See Also: Which ME/CFS charity would you donate to right now for biomedical research? And: What are the best UK charities for ME? Following my receipt of a 50 USD charity gift card in a giveaway which only works with US Charities, I am left wondering what charity to spend it on. In the list of top 5 ME/CFS charities to donate too in my head, none of them are in the US, so I’m a little stumped here. A couple thoughts Solve ME/CFS seems really good w.r.t. advocacy and lobbying the US government, which in my opinion is very relevant, [edit: the following was imagined by me: however, they’ve funded some dodgy alternative medicine studies that make me sceptical.] MEAction seems excellent but I’m more looking to fund biomedical research or government lobbying, than grassroots initiatives. OMF are really cool, but I’m not very happy with the fact they often don’t publish null results, and it sometimes feels like they work in their own ecosystem with little interaction from the rest of the ME research world. Others: Patient Led Research Collaborative? American ME and CFS Association? The Sick Times? Body Politic (or did they merge with MEAction)? Who would you donate too and why? (I’m leaning towards half half Solve ME and OMF, but am super unsure and very open to ideas)

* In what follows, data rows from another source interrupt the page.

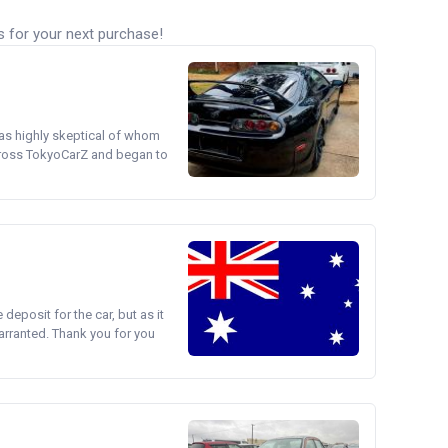
s for your next purchase!
was highly skeptical of whom
cross TokyoCarZ and began to
e deposit for the car, but as it
arranted. Thank you for you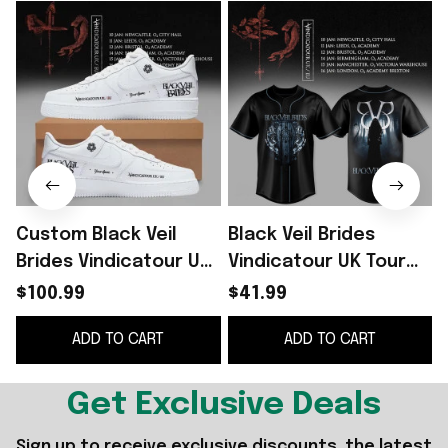
Custom Black Veil
Black Veil Brides
B
Brides Vindicatour UK
Vindicatour UK Tour
Tour 2026 White
2026 Baseball Jersey
$100.99
$41.99
Shoes Sneakers Black
Black Veil Brides
ADD TO CART
ADD TO CART
Veil Brides Merch
Merch Fan Gifts
Get Exclusive Deals
Sign up to receive exclusive discounts, the latest 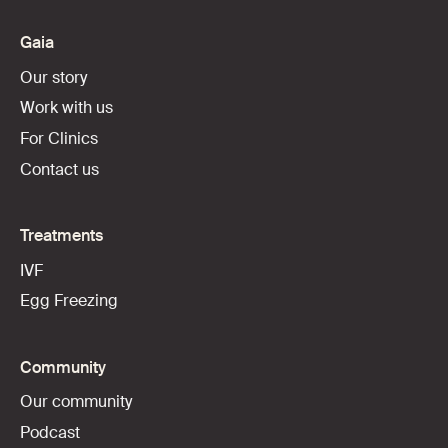
Gaia
Our story
Work with us
For Clinics
Contact us
Treatments
IVF
Egg Freezing
Community
Our community
Podcast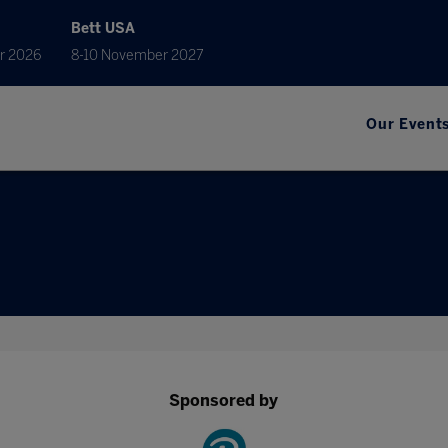
Bett USA
r 2026
8-10 November 2027
Our Event
Sponsored by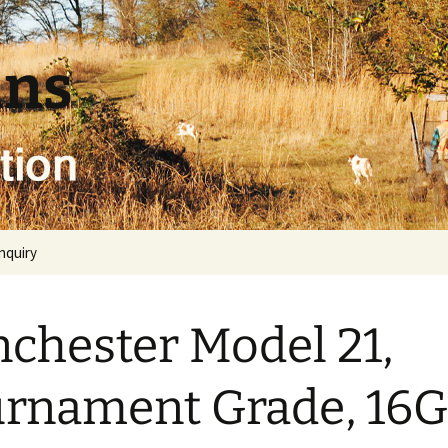
uns
inquiry
chester Model 21,
rnament Grade, 16G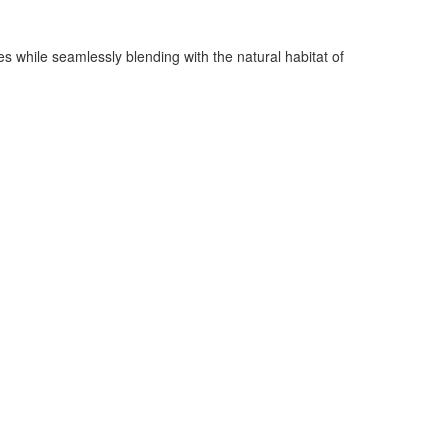
s while seamlessly blending with the natural habitat of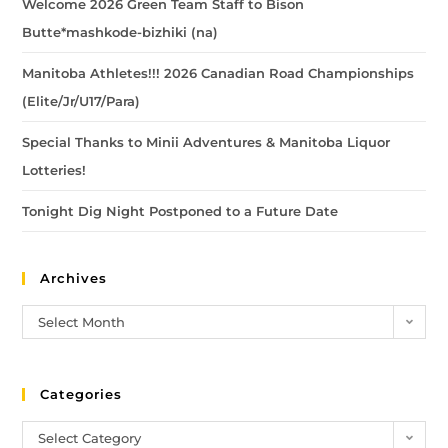
Welcome 2026 Green Team Staff to Bison
Butte*mashkode-bizhiki (na)
Manitoba Athletes!!! 2026 Canadian Road Championships
(Elite/Jr/U17/Para)
Special Thanks to Minii Adventures & Manitoba Liquor
Lotteries!
Tonight Dig Night Postponed to a Future Date
Archives
Select Month
Categories
Select Category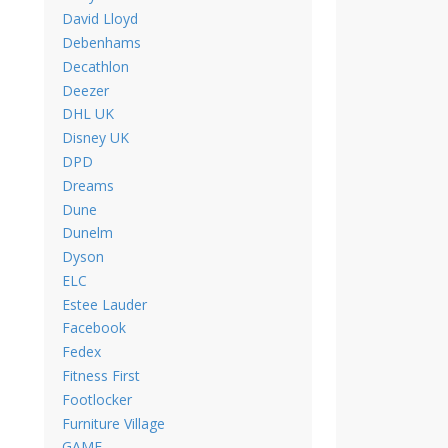
David Lloyd
Debenhams
Decathlon
Deezer
DHL UK
Disney UK
DPD
Dreams
Dune
Dunelm
Dyson
ELC
Estee Lauder
Facebook
Fedex
Fitness First
Footlocker
Furniture Village
GAME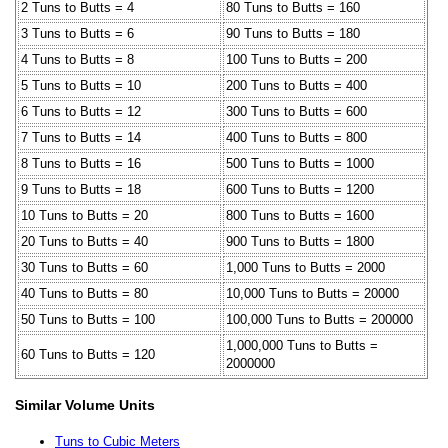
2 Tuns to Butts = 4
80 Tuns to Butts = 160
3 Tuns to Butts = 6
90 Tuns to Butts = 180
4 Tuns to Butts = 8
100 Tuns to Butts = 200
5 Tuns to Butts = 10
200 Tuns to Butts = 400
6 Tuns to Butts = 12
300 Tuns to Butts = 600
7 Tuns to Butts = 14
400 Tuns to Butts = 800
8 Tuns to Butts = 16
500 Tuns to Butts = 1000
9 Tuns to Butts = 18
600 Tuns to Butts = 1200
10 Tuns to Butts = 20
800 Tuns to Butts = 1600
20 Tuns to Butts = 40
900 Tuns to Butts = 1800
30 Tuns to Butts = 60
1,000 Tuns to Butts = 2000
40 Tuns to Butts = 80
10,000 Tuns to Butts = 20000
50 Tuns to Butts = 100
100,000 Tuns to Butts = 200000
1,000,000 Tuns to Butts =
60 Tuns to Butts = 120
2000000
Similar Volume Units
Tuns to Cubic Meters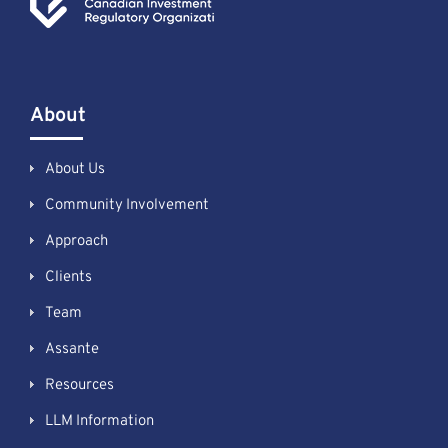
About
About Us
Community Involvement
Approach
Clients
Team
Assante
Resources
LLM Information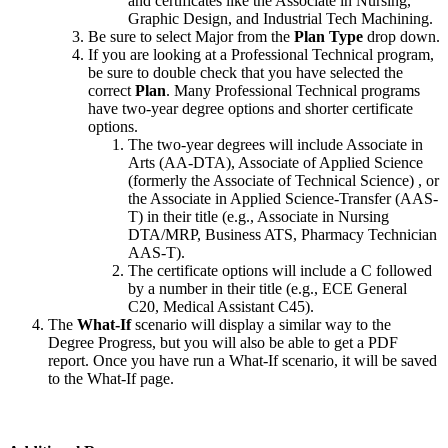
and certificates like the Associate in Nursing,
Graphic Design, and Industrial Tech Machining.
Be sure to select Major from the
Plan Type
drop down.
If you are looking at a Professional Technical program,
be sure to double check that you have selected the
correct
Plan
. Many Professional Technical programs
have two-year degree options and shorter certificate
options.
The two-year degrees will include Associate in
Arts (AA-DTA), Associate of Applied Science
(formerly the Associate of Technical Science) , or
the Associate in Applied Science-Transfer (AAS-
T) in their title (e.g., Associate in Nursing
DTA/MRP, Business ATS, Pharmacy Technician
AAS-T).
The certificate options will include a C followed
by a number in their title (e.g., ECE General
C20, Medical Assistant C45).
The
What-If
scenario will display a similar way to the
Degree Progress, but you will also be able to get a PDF
report. Once you have run a What-If scenario, it will be saved
to the What-If page.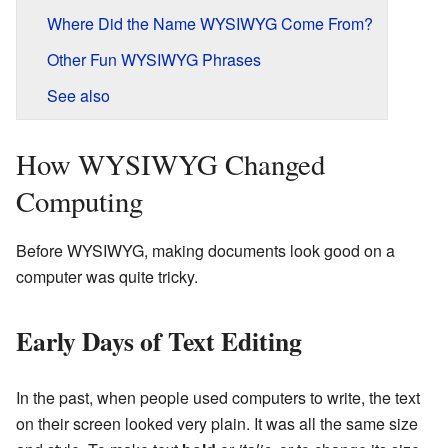
Where Did the Name WYSIWYG Come From?
Other Fun WYSIWYG Phrases
See also
How WYSIWYG Changed
Computing
Before WYSIWYG, making documents look good on a
computer was quite tricky.
Early Days of Text Editing
In the past, when people used computers to write, the text
on their screen looked very plain. It was all the same size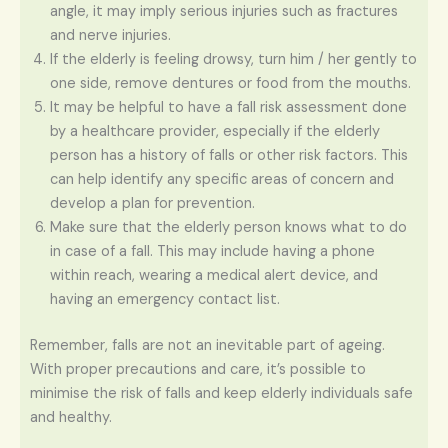
angle, it may imply serious injuries such as fractures
and nerve injuries.
If the elderly is feeling drowsy, turn him / her gently to
one side, remove dentures or food from the mouths.
It may be helpful to have a fall risk assessment done
by a healthcare provider, especially if the elderly
person has a history of falls or other risk factors. This
can help identify any specific areas of concern and
develop a plan for prevention.
Make sure that the elderly person knows what to do
in case of a fall. This may include having a phone
within reach, wearing a medical alert device, and
having an emergency contact list.
Remember, falls are not an inevitable part of ageing.
With proper precautions and care, it’s possible to
minimise the risk of falls and keep elderly individuals safe
and healthy.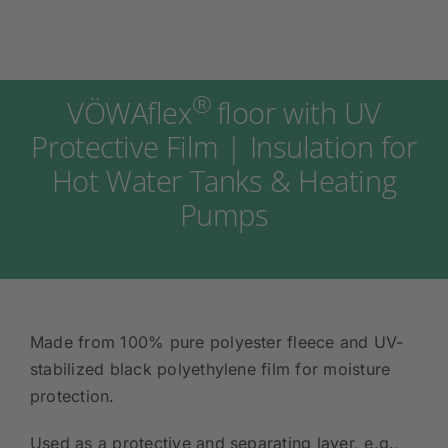
®
VÖWAflex
floor with UV
Protective Film | Insulation for
Hot Water Tanks & Heating
Pumps
Made from 100% pure polyester fleece and UV-
stabilized black polyethylene film for moisture
protection.
Used as a protective and separating layer, e.g.,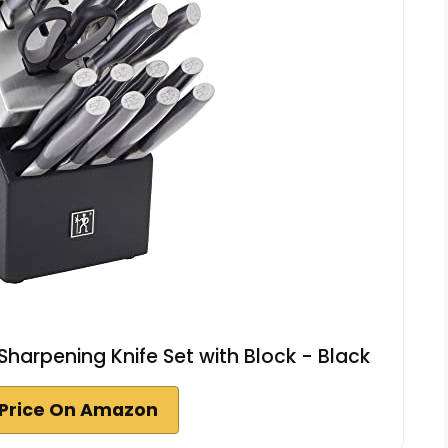
harpening Knife Set with Block - Black
Price On Amazon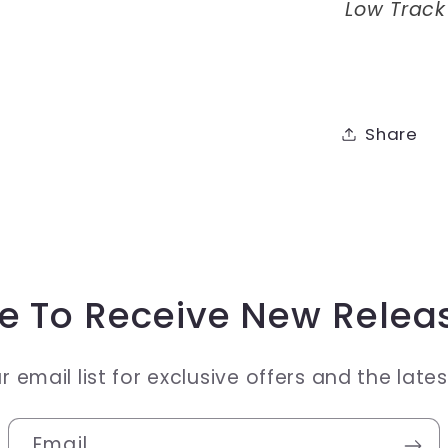
Low Track
Share
e To Receive New Relea
r email list for exclusive offers and the late
Email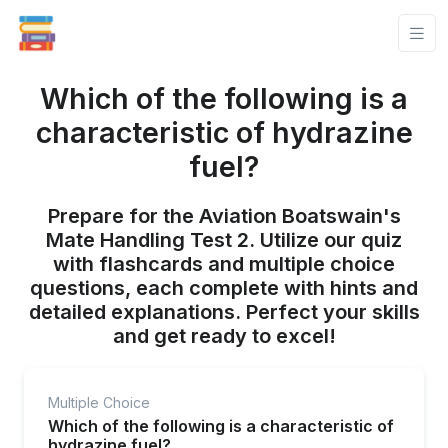
Which of the following is a
characteristic of hydrazine
fuel?
Prepare for the Aviation Boatswain's
Mate Handling Test 2. Utilize our quiz
with flashcards and multiple choice
questions, each complete with hints and
detailed explanations. Perfect your skills
and get ready to excel!
Multiple Choice
Which of the following is a characteristic of
hydrazine fuel?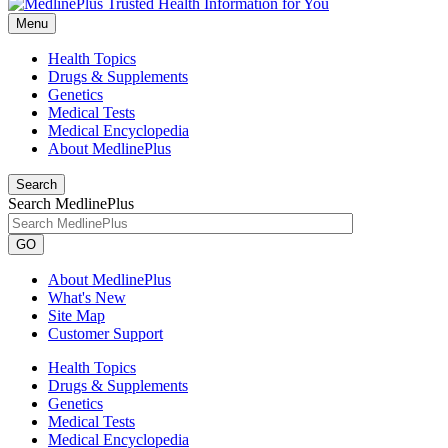
Menu
Health Topics
Drugs & Supplements
Genetics
Medical Tests
Medical Encyclopedia
About MedlinePlus
Search
Search MedlinePlus
GO
About MedlinePlus
What's New
Site Map
Customer Support
Health Topics
Drugs & Supplements
Genetics
Medical Tests
Medical Encyclopedia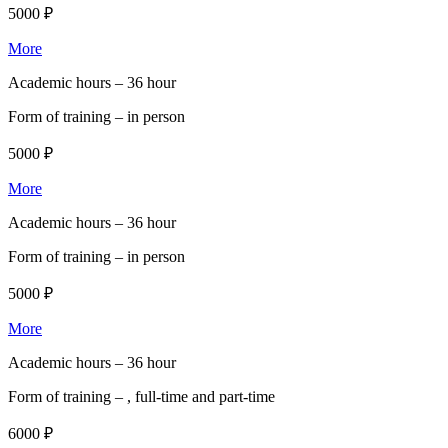
5000 ₽
More
Academic hours –
36 hour
Form of training –
in person
5000 ₽
More
Academic hours –
36 hour
Form of training –
in person
5000 ₽
More
Academic hours –
36 hour
Form of training –
, full-time and part-time
6000 ₽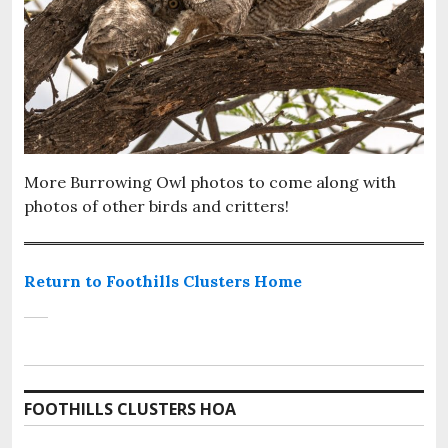
More Burrowing Owl photos to come along with
photos of other birds and critters!
Return to Foothills Clusters Home
FOOTHILLS CLUSTERS HOA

This year I gave all my donation to OMF. Another option is Simmaron https://www.simmaronresearch.com/
I remember getting a little heartburn about one of the things Solve funded, but I don’t remember what it was. Don’t necessarily agree that OMF is closed off—at their non-public research meeting they tend to invite a variety of researchers but I was surprised that the Norwegian group wasn’t at their last 2 meetings. (ETA Actually this is a Stanford meeting, not an OMF meeting). There are some criticisms of the blood preservation techniques of Simmaron in their BH4 studies—I think @wigglethemouse knows more about this.
Lots of the smaller pilot studies the Solve ME/CFS Initiative have funded have gone on to get larger grants (usually with the NIH) so I think they do important work.
I think it was some stem-cell thing, the therapy being basically to stick the cells from your right arm into your left arm, which is an alt med treatment kind of thing that says it will cure 100 things but has RCTs showing it works for none. I’m possibly imaginging or misremembering this because of brainfog so don’t take my word for it. Edit please scroll down I did indeed misremember
I think my pick of the US national organisations right now would be Solve ME/CFS for the reasons you say, despite my considerable concerns about some of the research that they have funded. Emily and the team there supported our Cochrane campaign, indicating that they understand those issues and are willing to stand up and be counted.
Thanks for the input everyone. I’m going to go with solve ME. According to Charity Navigator, three employees of the OMF (CEO, CFO, CDO) earn a decent amount over 200’000$ (US) per year which feels slightly excessive especially when taking donations from people in precarious situations. Charity Navigator Page (Scroll to bottom)
What dodgy studies have they funded? I did a quick search but found this instead: https://meassociation.org.uk/complementary-treatments/ I'm kind of disappointed that the ME Association weren't more critical of alternative medicine, I got the feeling they were trying to be neutral not to upset believers.
I digged deep because I was having trouble finding it, and it looked like I had indeed misremembered. They helped recruit and hosted webinars for a dodgy “stem cell” study, but they never funded it. See this thread https://www.s4me.info/threads/usa-t...ell-trial-hope-biosciences.33379/#post-475832
But this is more of advocacy rather than research, which is fine, if that’s the goal of your contribution. I gave to Solve at one point but got the heebee-jeebees based on their funding of questionable research.